What we need is a way to chain functions, such that nulls are never passed on to the next function. This would be difficult to achieve in Java, because chaining operates on functions and functions are not first class citizens in java. Still it is doable, but it looks very ugly.

What we want to achive is the following
  • If you have a value and a function you want to pass the value to, and the value is null
  • then don't call the function, but return null right away
  • otherwise faithfully call the function and return its result
So this operates on a value and a function. Let's denote this operation with  

value >>= function

>>= would have to do something like this

v >>= f = if v == null
          then null
          else f v

With this definition

 x >>= doThis

would safeguard doThis from ever receiving a null. The result of this operation will be either
  • null because x was null
  • null even though x was not null, but doThis happened to return null
  • any other value returned by doThis
So it will be a value which may be null or not, just like the original x. We can pass the result of this operation to the next function, using the same safeguard:

(x >>= doThis) >>= doThat

Which is again a "nullable" value, and we can pass it to the next funtion

((x >>= doThis) >>= doThat) >>= andThenSomeMore

It turns out, the parantheses are not needed, and we can as well write

x >>= doThis >>= doThat >>= andThenSomeMore

So now we have a chain of functions, where
  • each function can be certain to never receive a null and hence
  • does not have to check for null
Intercepting

More generally speaking, we are intercepting functions calls. In the example above we intercepted the passing of the parameter into the function, but we may as well do some magic to the result before we pass it on.

In the picture, the pink parts represent the magic we can add by means of a monad. It can be just about anything.

Interestingly what exactly we wrap around the function depends on the type of the Value. In our example above, our Value was a "nullable something" and the wrapping we applied was a "wrapping for nullables".

This does not only work for nullable, but for various other types. Another prominent example concerns Lists and functions which take a List and return a List.
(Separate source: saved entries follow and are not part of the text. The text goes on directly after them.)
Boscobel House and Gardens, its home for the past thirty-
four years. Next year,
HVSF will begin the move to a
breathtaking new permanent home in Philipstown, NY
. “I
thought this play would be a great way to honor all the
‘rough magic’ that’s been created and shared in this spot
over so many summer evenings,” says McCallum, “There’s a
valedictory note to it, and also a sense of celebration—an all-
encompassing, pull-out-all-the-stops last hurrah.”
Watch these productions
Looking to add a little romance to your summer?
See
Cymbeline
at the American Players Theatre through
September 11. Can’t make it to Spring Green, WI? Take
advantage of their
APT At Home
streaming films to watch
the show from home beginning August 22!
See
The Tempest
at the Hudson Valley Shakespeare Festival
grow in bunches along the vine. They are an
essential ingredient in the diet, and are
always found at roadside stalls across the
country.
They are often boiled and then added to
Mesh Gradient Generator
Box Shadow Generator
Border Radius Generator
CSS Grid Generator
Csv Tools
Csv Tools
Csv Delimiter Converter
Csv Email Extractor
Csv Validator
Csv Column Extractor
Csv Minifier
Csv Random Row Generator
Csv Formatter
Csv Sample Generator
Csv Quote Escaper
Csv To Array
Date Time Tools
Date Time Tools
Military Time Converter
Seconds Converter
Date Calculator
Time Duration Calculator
We assume that passing a list into such a function will make the function iterate over all its elements, produce a List for each of them and then combine all the list results into a single list.
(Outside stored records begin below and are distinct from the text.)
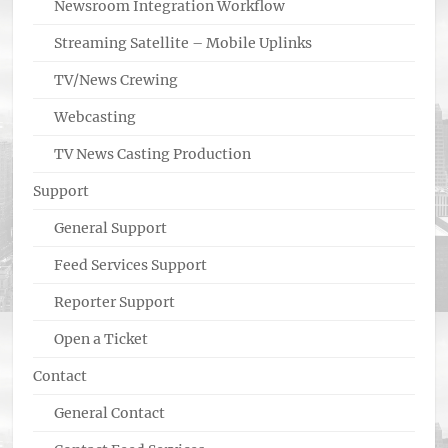
Newsroom Integration Workflow
Streaming Satellite – Mobile Uplinks
TV/News Crewing
Webcasting
TV News Casting Production
Support
General Support
Feed Services Support
Reporter Support
Open a Ticket
Contact
General Contact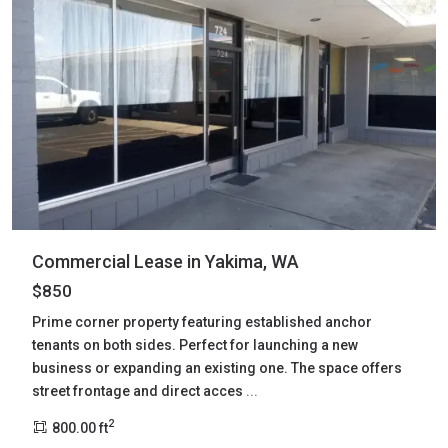
Commercial Lease in Yakima, WA
$850
Prime corner property featuring established anchor
tenants on both sides. Perfect for launching a new
business or expanding an existing one. The space offers
street frontage and direct acces
...
2
800.00 ft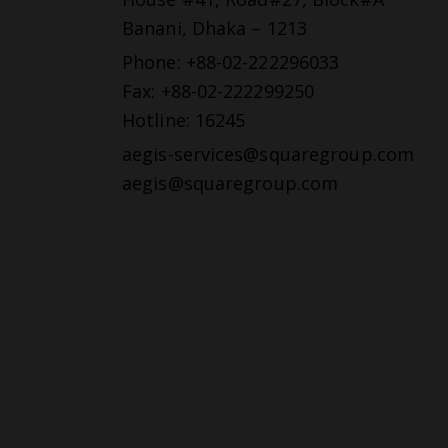
Banani, Dhaka – 1213
Phone: +88-02-222296033
Fax: +88-02-222299250
Hotline: 16245
aegis-services@squaregroup.com
aegis@squaregroup.com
The iteration over the elements and the combining of the individual result lists would have to be repeated in every such such function. It is like a little technical detail, which does not have much to do with the function's main purpose.

So again, we can factor these things out into an input interceptor, which takes care of the iterations and an output interceptor which combines the individual lists. This is a "wrapping for Lists" and it is specific to the type "List of something". The functions then would only have to be prepared to take a scalar value and return a List.

When we say "Some Type is a Monad", then we mean, that someone has implemented a >>= function and another function called return (which I didn't mention here) and these three, i.e. the "Some type", the >>= and return operations together make a monad. This is the triplet I mentioned earlier. You may also read "Some Type is a Monad" as "Some Type is interceptable.

Effort

Now after all this writing it may appear like writing a monad gives rise to a huge framwork of interceptors. But this is not the case. The specification of the monad typeclass, i.e. what this interceptor framework is all about, is only a few lines of code.

Likewise, implementing a particular monad only takes a few lines of code (but maybe some heavy thinking).

Instead the author of a monad will have to answer the question: "given a value of some type and a function, what shall happen?". This question is answered by implementing the >>= operator.

The term "interceptor" is not really used by the Monad guys. I made this up, to illustrate things.

Getting technical

So far for the "intuitive" aspects of monads. I've made some simplifications (e.g. I didn't mention return atll) and introduced some sloppiness here and there. Next you'll have to dive into one of the many monad tutorials in order to get a pecise understanding. I hope after this introduction this will be easier for you.